Because it's a difficult film; it's a sequel to one of the most beloved, iconic films that has gone even beyond film. The Wizard of Oz is sort of how America defines itself in some weird way. So, to make a sequel to it is like... It was worse than making a sequel to Gone with the Wind with Clark Gable and... Because you had to address that issue of, what is this? And how should the audience take it? And our film was not a musical, and Wizard of Oz, the original film, was a musical and it was much more vaudevillian. This was more reality-based.

In fact, my approach to the beginning of the film was in 1899, which is when the film is set, what would happen to a real nine-year-old if she was caught up in a tornado, rescued alive and had a story to tell about where she had gone and it involved this fantasy about witches and flying monkeys and scarecrows and tin men. What would happen under real circumstances?

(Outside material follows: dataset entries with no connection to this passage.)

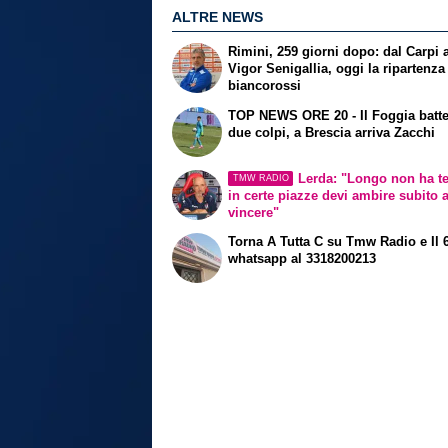
ALTRE NEWS
Rimini, 259 giorni dopo: dal Carpi a
Vigor Senigallia, oggi la ripartenza
biancorossi
TOP NEWS ORE 20 - Il Foggia batte 
due colpi, a Brescia arriva Zacchi
Lerda: "Longo non ha t
TMW RADIO
in certe piazze devi ambire subito 
vincere"
Torna A Tutta C su Tmw Radio e Il 
whatsapp al 3318200213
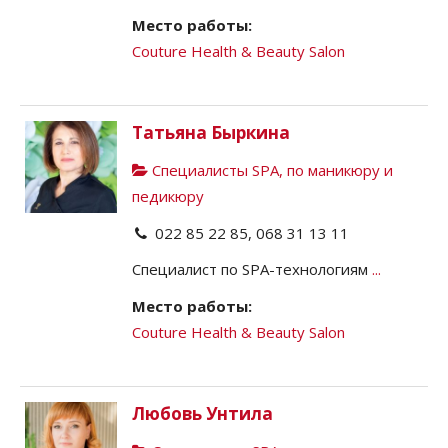
Место работы:
Couture Health & Beauty Salon
Татьяна Быркина
Специалисты SPA, по маникюру и
педикюру
022 85 22 85, 068 31 13 11
Специалист по SPA-технологиям
...
Место работы:
Couture Health & Beauty Salon
Любовь Унтила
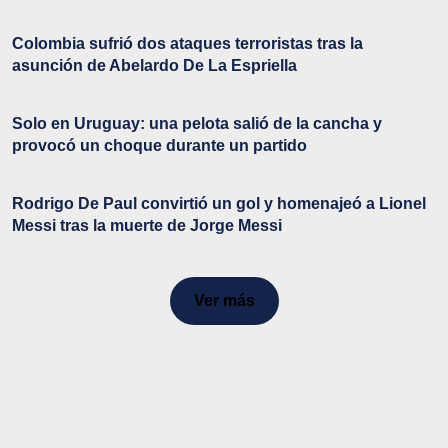
Colombia sufrió dos ataques terroristas tras la
asunción de Abelardo De La Espriella
Solo en Uruguay: una pelota salió de la cancha y
provocó un choque durante un partido
Rodrigo De Paul convirtió un gol y homenajeó a Lionel
Messi tras la muerte de Jorge Messi
Ver más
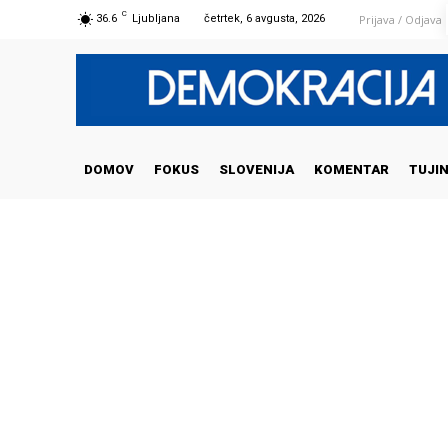
C
Prijava / Odjava
36.6
Ljubljana
četrtek, 6 avgusta, 2026
DOMOV
FOKUS
SLOVENIJA
KOMENTAR
TUJI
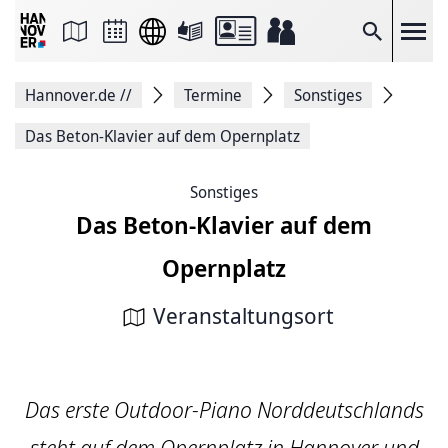
Seite
als
E-
Suche
Mail
versenden
Auf
Hannover.de
//
Termine
Sonstiges
Facebook
teilen
Auf
Das Beton-Klavier auf dem Opernplatz
X
teilen
Seitenlink
Sonstiges
Kopieren
Das Beton-Klavier auf dem
Seite
Drucken
Opernplatz
Veranstaltungsort
Das erste Outdoor-Piano Norddeutschlands
steht auf dem Opernplatz in Hannover und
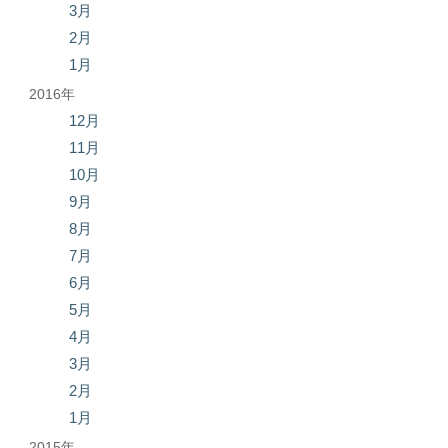
3月
2月
1月
2016年
12月
11月
10月
9月
8月
7月
6月
5月
4月
3月
2月
1月
2015年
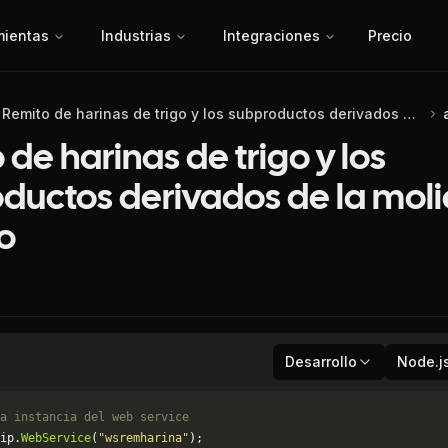
mientas
Industrias
Integraciones
Precio
Remito de harinas de trigo y los subproductos derivados de la molienda de trigo
 de harinas de trigo y los
ductos derivados de la mol
go
Desarrollo
Node.j
a instancia del web service
ip.
WebService
(
"wsremharina"
);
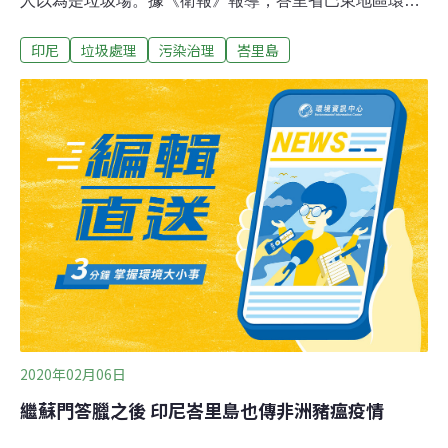
人以為是垃圾場。據《衛報》報導，峇里省巴東地區環境
與衛生官員普賈（Wayan Puja）表示，島上的庫塔、雷吉
印尼
垃圾處理
污染治理
峇里島
安、水明漾海灘，光是在1月1日新年元旦當天就清出30噸
垃圾，到了2日甚至翻了一倍變成60噸。普賈感嘆，「每
天我們都會部署人員、卡車和推土機，一直在努力清理海
灘，但是垃圾不斷沖上岸。」與印尼海洋污染研究人員展
開合作的澳洲CSIRO首席科學家哈代斯蒂（Denise
Hardesty），透露這其實每年都會發生，並且垃圾在過去
10年當中一直在增加。每年吹起西南季風時，峇里島海灘
往往都會充斥著垃圾。哈代斯蒂說，塑膠垃圾的暴增和全
球塑膠產量提升有關，雖然全球各地的海灘都有塑膠廢棄
物，但在季風國家確實更受季節性影響。
2020年02月06日
繼蘇門答臘之後 印尼峇里島也傳非洲豬瘟疫情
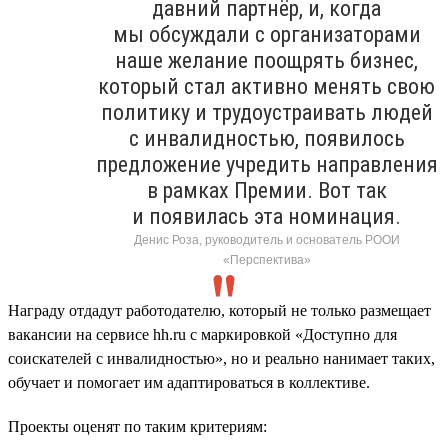
давний партнёр, и, когда
мы обсуждали с организаторами
наше желание поощрять бизнес,
который стал активно менять свою
политику и трудоустраивать людей
с инвалидностью, появилось
предложение учредить направления
в рамках Премии. Вот так
и появилась эта номинация.
Денис Роза, руководитель и основатель РООИ
«Перспектива»
Награду отдадут работодателю, который не только размещает
вакансии на сервисе hh.ru с маркировкой «Доступно для
соискателей с инвалидностью», но и реально нанимает таких,
обучает и помогает им адаптироваться в коллективе.
Проекты оценят по таким критериям:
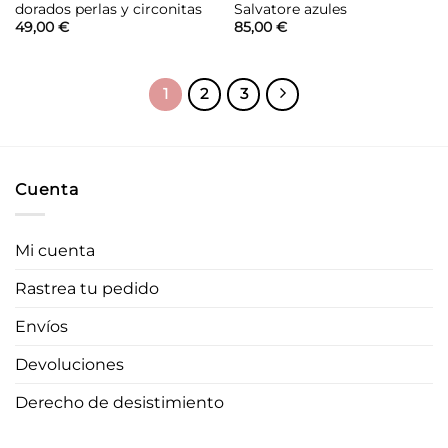
dorados perlas y circonitas
Salvatore azules
49,00
€
85,00
€
1
2
3
Cuenta
Mi cuenta
Rastrea tu pedido
Envíos
Devoluciones
Derecho de desistimiento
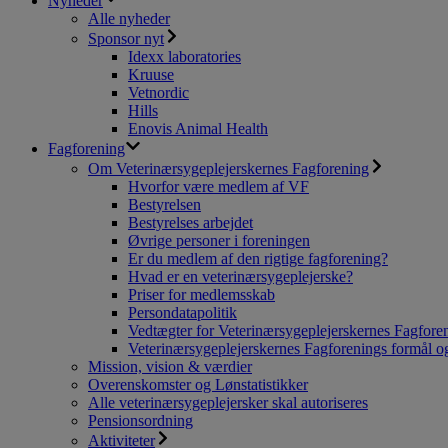
Nyheder
Alle nyheder
Sponsor nyt
Idexx laboratories
Kruuse
Vetnordic
Hills
Enovis Animal Health
Fagforening
Om Veterinærsygeplejerskernes Fagforening
Hvorfor være medlem af VF
Bestyrelsen
Bestyrelses arbejdet
Øvrige personer i foreningen
Er du medlem af den rigtige fagforening?
Hvad er en veterinærsygeplejerske?
Priser for medlemsskab
Persondatapolitik
Vedtægter for Veterinærsygeplejerskernes Fagfore
Veterinærsygeplejerskernes Fagforenings formål og
Mission, vision & værdier
Overenskomster og Lønstatistikker
Alle veterinærsygeplejersker skal autoriseres
Pensionsordning
Aktiviteter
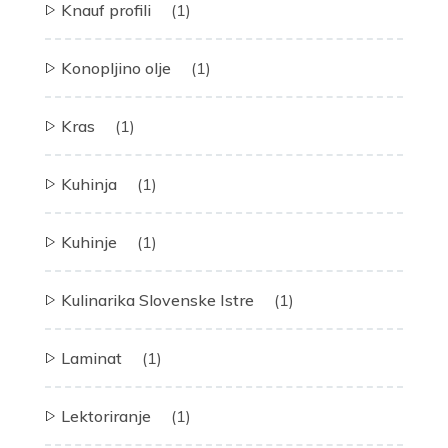
Knauf profili
(1)
Konopljino olje
(1)
Kras
(1)
Kuhinja
(1)
Kuhinje
(1)
Kulinarika Slovenske Istre
(1)
Laminat
(1)
Lektoriranje
(1)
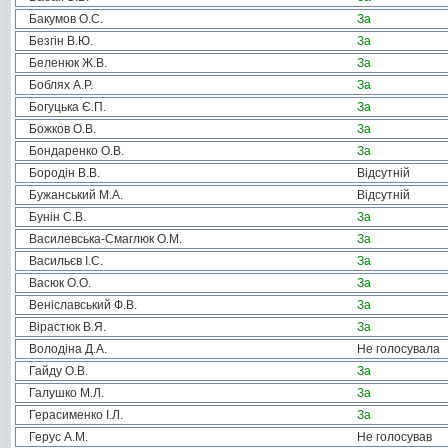
Бакумов О.С.
За
Безгін В.Ю.
За
Беленюк Ж.В.
За
Боблях А.Р.
За
Богуцька Є.П.
За
Божков О.В.
За
Бондаренко О.В.
За
Бородін В.В.
Відсутній
Бужанський М.А.
Відсутній
Бунін С.В.
За
Василевська-Смаглюк О.М.
За
Васильєв І.С.
За
Васюк О.О.
За
Веніславський Ф.В.
За
Вірастюк В.Я.
За
Володіна Д.А.
Не голосувала
Гайду О.В.
За
Галушко М.Л.
За
Герасименко І.Л.
За
Герус А.М.
Не голосував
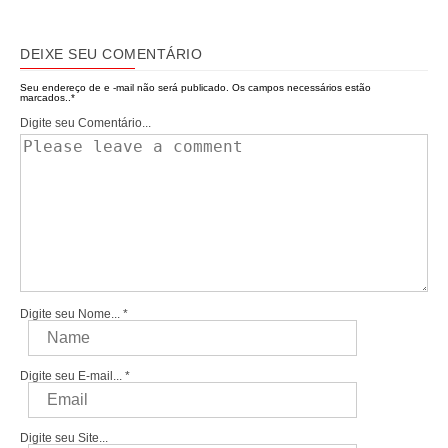
DEIXE SEU COMENTÁRIO
Seu endereço de e -mail não será publicado.
Os campos necessários estão
marcados..
*
Digite seu Comentário...
Digite seu Nome...
*
Digite seu E-mail...
*
Digite seu Site...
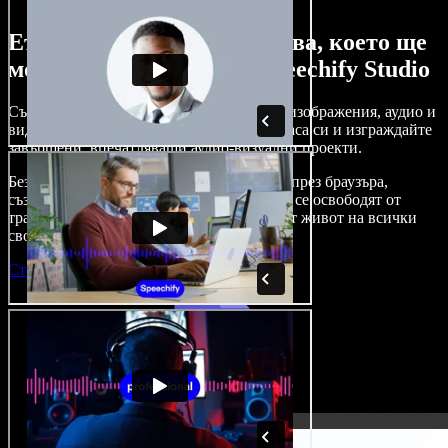
Ето само малка част от това, което ще
можете да правите със Speechify Studio
Създавайте дублажи, добавяйте стокови изображения, аудио и
видео без авторски права, клонирайте гласа си и изграждайте
завършени, впечатляващи аудио-визуални проекти.
Без крива на обучение и с достъп изцяло през браузъра,
създателите на съдържание вече могат да се освободят от
традиционните ограничения и да вдъхнат живот на всички
свои креативни идеи.
Стартирай Studio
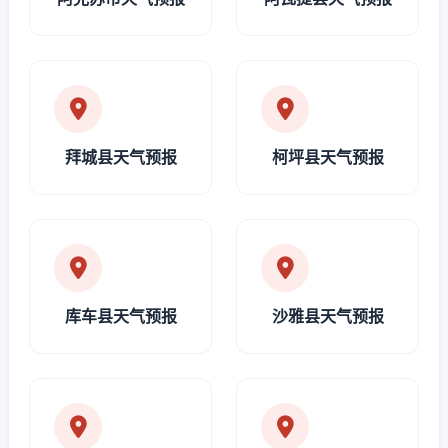
拜城县天气预报
柯坪县天气预报
库车县天气预报
沙雅县天气预报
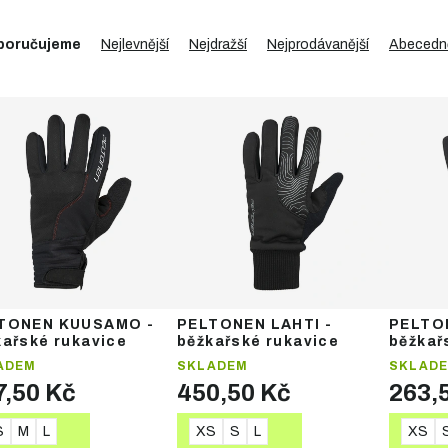
poručujeme
Nejlevnější
Nejdražší
Nejprodávanější
Abecedn
TONEN KUUSAMO -
PELTONEN LAHTI -
PELTO
kařské rukavice
běžkařské rukavice
běžkař
ADEM
SKLADEM
SKLAD
7,50 Kč
450,50 Kč
263,
S
M
L
XS
S
L
XS
DETAIL
DETAIL
DE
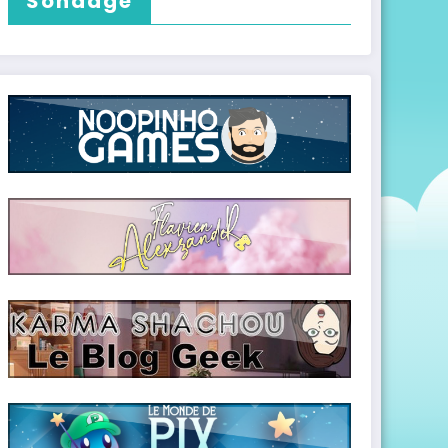
Sondage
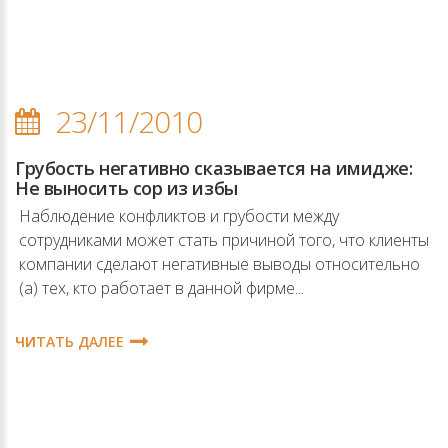
23/11/2010
Грубость негативно сказывается на имидже:
Не выносить сор из избы
Наблюдение конфликтов и грубости между
сотрудниками может стать причиной того, что клиенты
компании сделают негативные выводы относительно
(а) тех, кто работает в данной фирме...
ЧИТАТЬ ДАЛЕЕ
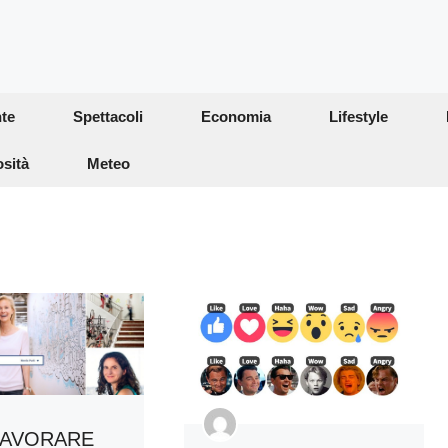
te
Spettacoli
Economia
Lifestyle
osità
Meteo
LAVORARE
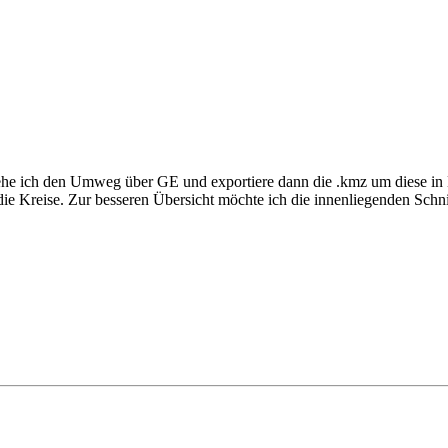
 gehe ich den Umweg über GE und exportiere dann die .kmz um diese in
die Kreise. Zur besseren Übersicht möchte ich die innenliegenden Schni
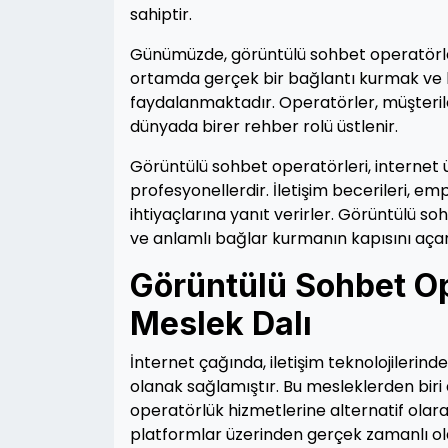
sahiptir.
Günümüzde, görüntülü sohbet operatörleri 
ortamda gerçek bir bağlantı kurmak ve k
faydalanmaktadır. Operatörler, müşterileri
dünyada birer rehber rolü üstlenir.
Görüntülü sohbet operatörleri, internet
profesyonellerdir. İletişim becerileri, emp
ihtiyaçlarına yanıt verirler. Görüntülü so
ve anlamlı bağlar kurmanın kapısını açar
Görüntülü Sohbet Ope
Meslek Dalı
İnternet çağında, iletişim teknolojilerind
olanak sağlamıştır. Bu mesleklerden bir
operatörlük hizmetlerine alternatif olarak
platformlar üzerinden gerçek zamanlı ola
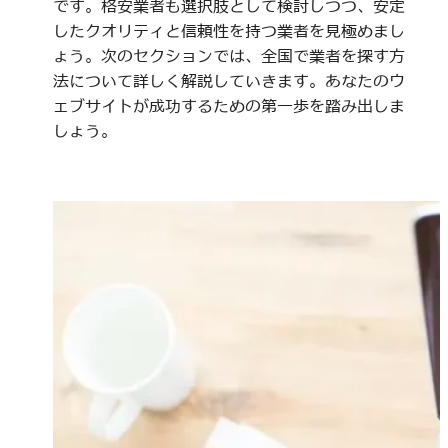
です。格安業者も選択肢として検討しつつ、安定
したクオリティと信頼性を持つ業者を見極めまし
ょう。次のセクションでは、全国で業者を探す方
法について詳しく解説していきます。あなたのウ
ェブサイトが成功するための第一歩を踏み出しま
しょう。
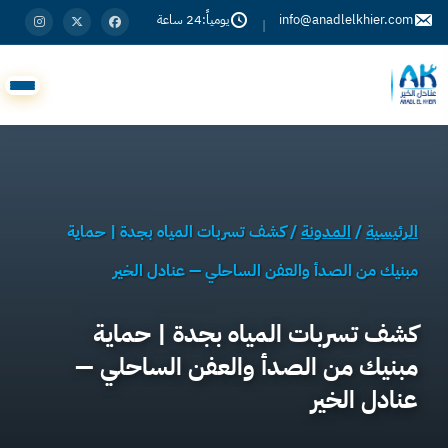
info@anadlelkhier.com
يومياً:24 ساعة
|
الرئيسية
/
المدونة
/
كشف تسربات المياه بجدة | حماية
مبنيك من الصدأ والعفن الساحلي — عنادل الخير
كشف تسربات المياه بجدة | حماية
مبنيك من الصدأ والعفن الساحلي —
عنادل الخير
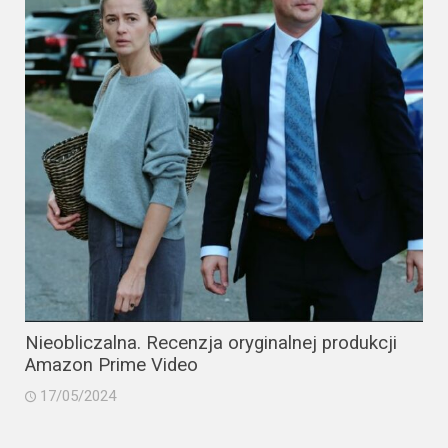
Nieobliczalna. Recenzja oryginalnej produkcji
Amazon Prime Video
17/05/2024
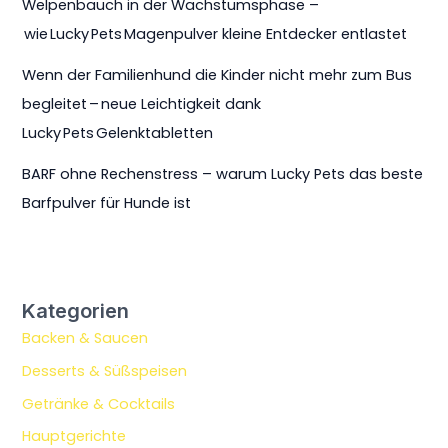
Welpenbauch in der Wachstumsphase –
wie Lucky Pets Magenpulver kleine Entdecker entlastet
Wenn der Familienhund die Kinder nicht mehr zum Bus
begleitet – neue Leichtigkeit dank
Lucky Pets Gelenktabletten
BARF ohne Rechenstress – warum Lucky Pets das beste
Barfpulver für Hunde ist
Kategorien
Backen & Saucen
Desserts & Süßspeisen
Getränke & Cocktails
Hauptgerichte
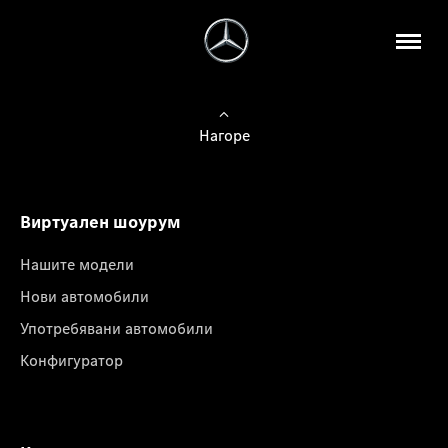
Нагоре
Виртуален шоурум
Нашите модели
Нови автомобили
Употребявани автомобили
Конфигуратор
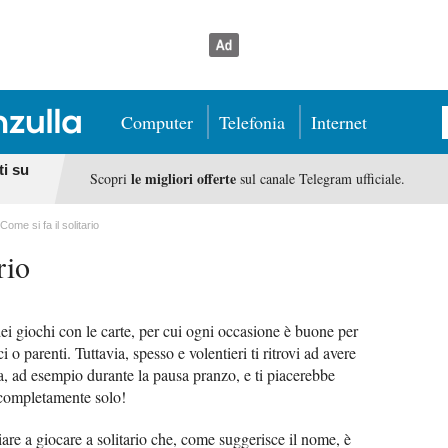
Computer
Telefonia
Internet
ti su
le migliori offerte
Scopri
sul canale Telegram ufficiale.
Come si fa il solitario
rio
i giochi con le carte, per cui ogni occasione è buone per
 o parenti. Tuttavia, spesso e volentieri ti ritrovi ad avere
ta, ad esempio durante la pausa pranzo, e ti piacerebbe
i completamente solo!
iare a giocare a solitario che, come suggerisce il nome, è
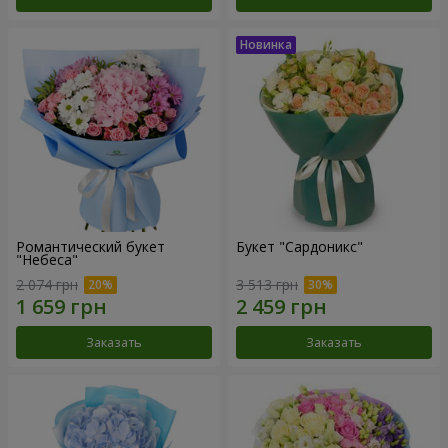
Романтический букет
Букет "Сардоникс"
"Небеса"
2 074 грн
3 513 грн
Заказать
Заказать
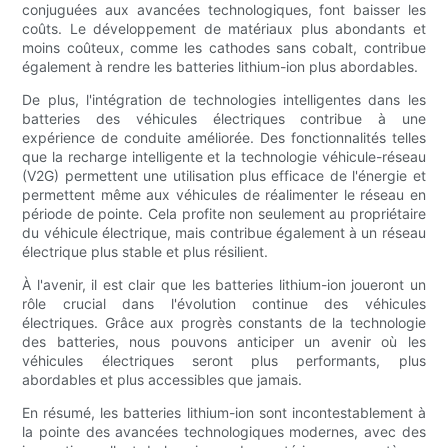
conjuguées aux avancées technologiques, font baisser les
coûts. Le développement de matériaux plus abondants et
moins coûteux, comme les cathodes sans cobalt, contribue
également à rendre les batteries lithium-ion plus abordables.
De plus, l'intégration de technologies intelligentes dans les
batteries des véhicules électriques contribue à une
expérience de conduite améliorée. Des fonctionnalités telles
que la recharge intelligente et la technologie véhicule-réseau
(V2G) permettent une utilisation plus efficace de l'énergie et
permettent même aux véhicules de réalimenter le réseau en
période de pointe. Cela profite non seulement au propriétaire
du véhicule électrique, mais contribue également à un réseau
électrique plus stable et plus résilient.
À l'avenir, il est clair que les batteries lithium-ion joueront un
rôle crucial dans l'évolution continue des véhicules
électriques. Grâce aux progrès constants de la technologie
des batteries, nous pouvons anticiper un avenir où les
véhicules électriques seront plus performants, plus
abordables et plus accessibles que jamais.
En résumé, les batteries lithium-ion sont incontestablement à
la pointe des avancées technologiques modernes, avec des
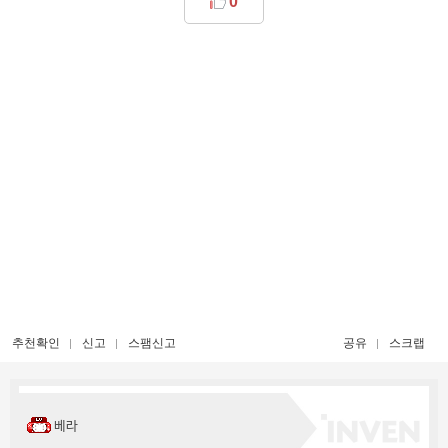
0
추천확인
신고
스팸신고
공유
스크랩
베라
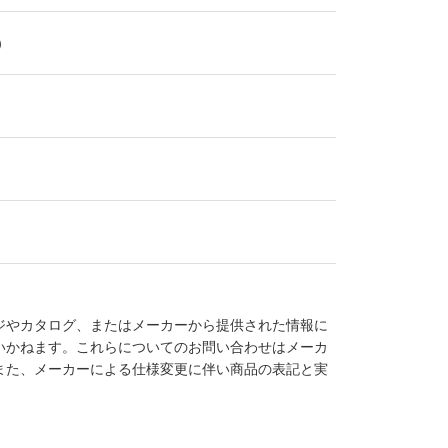
個）
ジやカタログ、またはメーカーから提供された情報に
いかねます。これらについてのお問い合わせはメーカ
また、メーカーによる仕様変更に伴い商品の表記と実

And I did a lot of research into the dilemmas that farming communities were facing in 1899 in the United States. They were just coming out of a bad depression and there were all kinds of issues about the gold standard and the silver standard and how the banks were crushing the farms.

So, I placed the Dorothy in that film in the real environment, rather than the vaudevillian environment of the Wizard of Oz, with people in costume and singing, rather than Tik-Tok who is kind of a... There is somebody inside Tik-Tok but that is hidden from the audience. Whereas the Tin Man it's a... that's a human being made up to look like, painted in tin colours.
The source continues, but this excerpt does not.